PROBLEM REQUIREMENTS >> If an entry holds a picture, skip the picture but copy everything else exactly.

◆ ◆ ◆

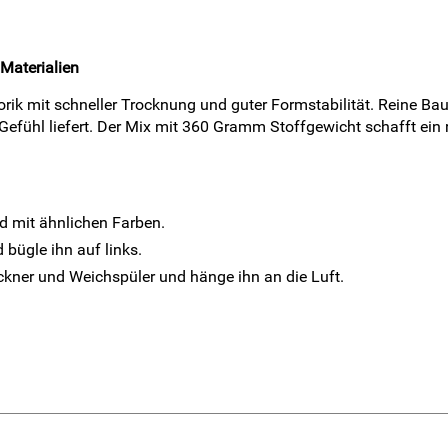
Materialien
k mit schneller Trocknung und guter Formstabilität. Reine Baum
 Gefühl liefert. Der Mix mit 360 Gramm Stoffgewicht schafft ein
 mit ähnlichen Farben.
bügle ihn auf links.
kner und Weichspüler und hänge ihn an die Luft.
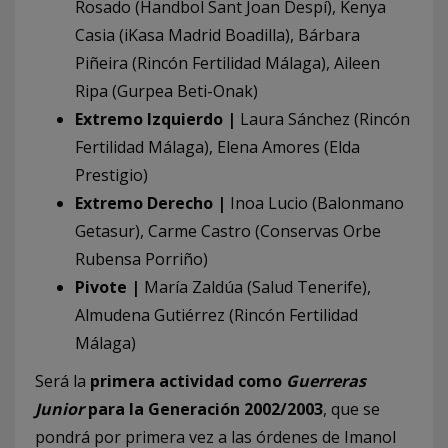
Rosado (Handbol Sant Joan Despí), Kenya
Casia (iKasa Madrid Boadilla), Bárbara
Piñeira (Rincón Fertilidad Málaga), Aileen
Ripa (Gurpea Beti-Onak)
Extremo Izquierdo |
Laura Sánchez (Rincón
Fertilidad Málaga), Elena Amores (Elda
Prestigio)
Extremo Derecho |
Inoa Lucio (Balonmano
Getasur), Carme Castro (Conservas Orbe
Rubensa Porriño)
Pivote |
María Zaldúa (Salud Tenerife),
Almudena Gutiérrez (Rincón Fertilidad
Málaga)
Será la
primera actividad como
Guerreras
Junior
para la Generación 2002/2003
, que se
pondrá por primera vez a las órdenes de Imanol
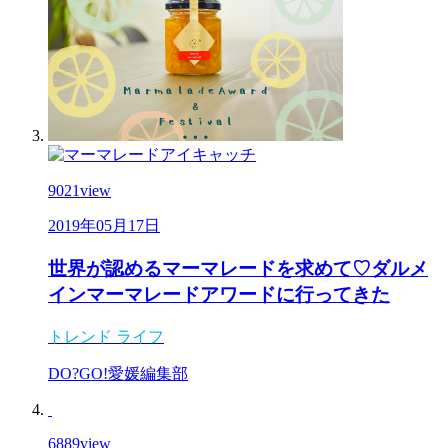
9021
view
2019年05月17日
世界が認めるマーマレードを求めて♡ダルメ
インマーマレードアワードに行ってきた
トレンド
ライフ
DO?GO!愛媛編集部
6889
view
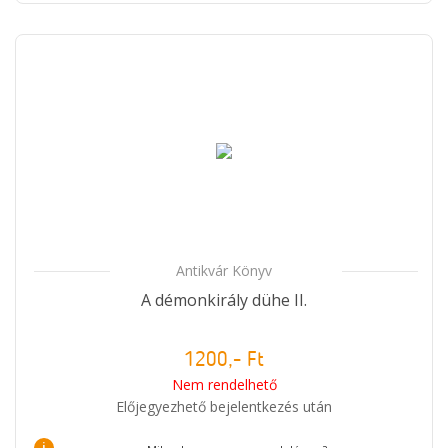
Antikvár Könyv
A démonkirály dühe II.
1200,- Ft
Nem rendelhető
Előjegyezhető bejelentkezés után
i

◆ ◆ ◆

RESULT OF THE EXERCISE >>
Materialien
k mit schneller Trocknung und guter Formstabilität. Reine Baum
 Gefühl liefert. Der Mix mit 360 Gramm Stoffgewicht schafft ein
 mit ähnlichen Farben.
bügle ihn auf links.
kner und Weichspüler und hänge ihn an die Luft.
Rosado (Handbol Sant Joan Despí), Kenya
Casia (iKasa Madrid Boadilla), Bárbara
Piñeira (Rincón Fertilidad Málaga), Aileen
Ripa (Gurpea Beti-Onak)
Extremo Izquierdo |
Laura Sánchez (Rincón
Fertilidad Málaga), Elena Amores (Elda
Prestigio)
Extremo Derecho |
Inoa Lucio (Balonmano
Getasur), Carme Castro (Conservas Orbe
Rubensa Porriño)
Pivote |
María Zaldúa (Salud Tenerife),
Almudena Gutiérrez (Rincón Fertilidad
Málaga)
Será la
primera actividad como
Guerreras
Junior
para la Generación 2002/2003
, que se
pondrá por primera vez a las órdenes de Imanol
9021
view
2019年05月17日
世界が認めるマーマレードを求めて♡ダルメ
インマーマレードアワードに行ってきた
トレンド
ライフ
DO?GO!愛媛編集部
6889
view
Antikvár Könyv
A démonkirály dühe II.
1200,- Ft
Nem rendelhető
Előjegyezhető bejelentkezés után
i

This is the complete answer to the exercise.